THE HANDMAID’S TALE (Hulu) “Tale” has that very special something — a powerful social and political message that appeals to voters, abetted by some superb performances. A can’t miss? Usually, except that the Emmy crowd tends to be conservative (artistically, not politically) in the drama category. A win may come in time, but a freshman victory seems like a long shot.

THIS IS US (NBC) For Emmy consideration, NBC and producers submitted the episodes “The Big Day” and “Memphis.” Smart move. Those were among the best individual episodes of any prime time show last year, and almost perfectly representative of the power (and glory) of this fine newcomer.

WESTWORLD (HBO) It must gall HBO and its inborn sense of Emmy entitlement to be competing against the upstart crowd of Netflix wannabes in this category. But HBO knew at least two would be in the mix and therefore pushed hard to get attention for its costly prestige freshman series. The payoff: 22 nominations, three more than “Stranger Things.” Does tonnage lead to the ultimate payoff? Not always.

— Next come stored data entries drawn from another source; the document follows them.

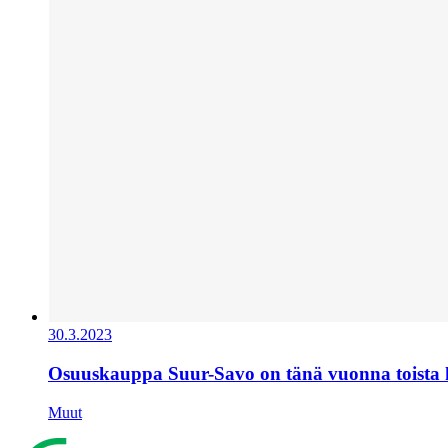
30.3.2023
Osuuskauppa Suur-Savo on tänä vuonna toista
Muut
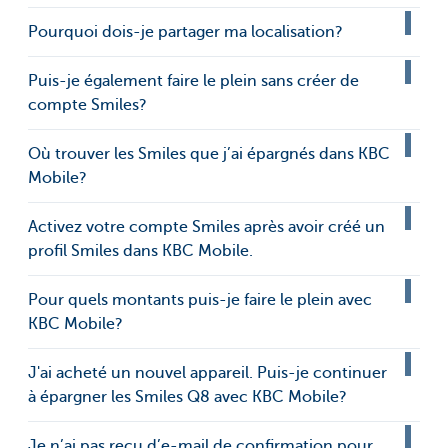
Pourquoi dois-je partager ma localisation?
Puis-je également faire le plein sans créer de
compte Smiles?
Où trouver les Smiles que j’ai épargnés dans KBC
Mobile?
Activez votre compte Smiles après avoir créé un
profil Smiles dans KBC Mobile.
Pour quels montants puis-je faire le plein avec
KBC Mobile?
J'ai acheté un nouvel appareil. Puis-je continuer
à épargner les Smiles Q8 avec KBC Mobile?
Je n’ai pas reçu d’e-mail de confirmation pour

SHOULD WIN: “Better Call Saul.” “Saul” is “Breaking Bad’s” equal, and as the third season occasionally suggested, quite possibly its superior. This is the best show on television. Period.

WILL WIN: “This Is Us.” The long drought finally ends. A commercial broadcast series hasn’t won this award since 2005 (“Lost”). There hasn’t even been a commercial broadcast nominee since 2011 (“The Good Wife”). But this isn’t about ending droughts. It’s about quality. “This Is Us” should prove that Sunday.